Lo que realmente aquí existe, es un pueblo, ese es el mapuche y territorialmente una de sus identidades, la Lafkenche. Entonces, lo que se conserva en el Museo de Cañete y que queremos valorar, es la expresión cultural de esta identidad territorial.

Finalmente, nunca nadie de nosotros a entendido por que, don Juan Antonio Ríos, aparece ilustrando con su nombre el Museo mapuche Lafkenche de Cañete. No menoscabamos su rol histórico como Presidente de Chile, pero creemos que no es el nombre más apropiado que debiera tener un Museo tan específico en contenido, como este.

Por todas estas razones, sugerimos entonces el día 20 de junio del 2002 en un encuentro en la Intendencia regional de Concepción a la primera autoridad, don Jaime Tohá, el cambio completo del nombre del Museo de Cañete. Hecho que no significaba para los representantes de comunidades presentes, una mera cuestión de reacomodo local, sino que lograr al mismo tiempo, un respeto de nuestro pueblo y con ello el reconocimiento de nuestra cultura distinta.

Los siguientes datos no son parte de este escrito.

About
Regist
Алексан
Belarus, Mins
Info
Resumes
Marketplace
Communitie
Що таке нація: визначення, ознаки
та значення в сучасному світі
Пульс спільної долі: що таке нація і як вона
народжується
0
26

La segunda reunión con el Intendente regional se efectuó el día 28 de junio del 2002 en Cañete, en esa oportunidad su respuesta fue tacita y singular, el nombre actual del Museo de Cañete, debe ser sustituido, teniendo en cuenta la significación legal que esto implica.

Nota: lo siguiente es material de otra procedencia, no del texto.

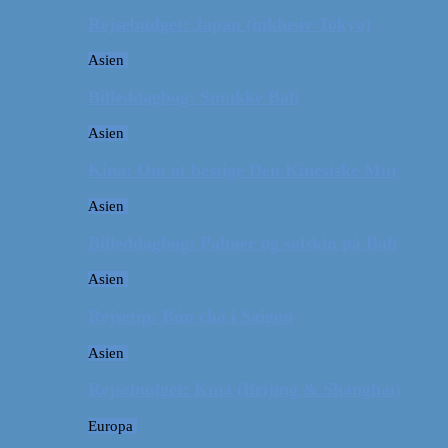
Rejsebudget: Japan (inklusiv Tokyo)
Asien
Billeddagbog: Smukke Bali
Asien
Kina: Om at bestige Den Kinesiske Mur
Asien
Billeddagbog: Palmer og solskin på Bali
Asien
Rejsetip: Bún chả i Saigon
Asien
Rejsebudget: Kina (Beijing & Shanghai)
Europa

Para los que encaminamos esta solicitud, el nuevo nombre del Museo de Cañete surgirá de las deliberaciones que los propios Lafkenches tengan a este propósito. Para ello encargamos a la hermana Juana Paillalef, actual Directora del Museo, de dotar su instancia que dirige de un Estamento Científico Mapuche, " un Consejo de Lonkos, Kimches y Ngpines ", para que ellos puedan intervenir en este sentido, ya que son las personas más idóneas para proponer un nombre relevante y valorizador de todo el patrimonio cultural lafkenche que aquí existe.

b) El proyecto Cañete la frontera:

Al atacarme a un proyecto de esta envergadura, tenia plena conciencia que una amplia gama de francotiradores gatillarían contra mi persona -algunos de manera histérica- replicas de tiempos totalitarios; que quiere todo para los mapuches y nada para los chilenos, que no es representativo, que no es cañetino, que solo critica y no propone, que es arrogante, que esta contra el proyecto Cañete la Frantera, que ataca la municiplaidad, que es comunista, etc.

A ellos, a la opinión publica cañetina, a los empresarios que apoyan esta idea, a las autoridades locales y a los medios de prensa que sostienen el proyecto, quiero decirles que soy un hombre contemporáneo, un líder de opinión con dinámica propia, un enemigo del compadrazgo, un luchador lafkenche, un defensor de los derechos humanos. Y que por todo ello, hostigaré hasta el cansancio a un país como este, que quiere ingresar al tercer milenio por la puerta ancha de la historia, sin cambiar nada, sin reconocer que su silueta cansada es la consecuencia esperada de casi doscientos años de dependencia occidental y que hoy más que nunca sufre el síntoma infinito de la arrogancia norteamericana, el jaguar de papel de un continente dependiente.

Este Chile que ha sobrevivido, con la misma mentalidad colonial de épocas ya cuestionadas, no puede y no debe olvidar, menos desconocer la presencia de un pueblo como el nuestro, sobre todo si este es y será siempre y por una eternidad, cuna de su propia vida y elemento motor de su identidad.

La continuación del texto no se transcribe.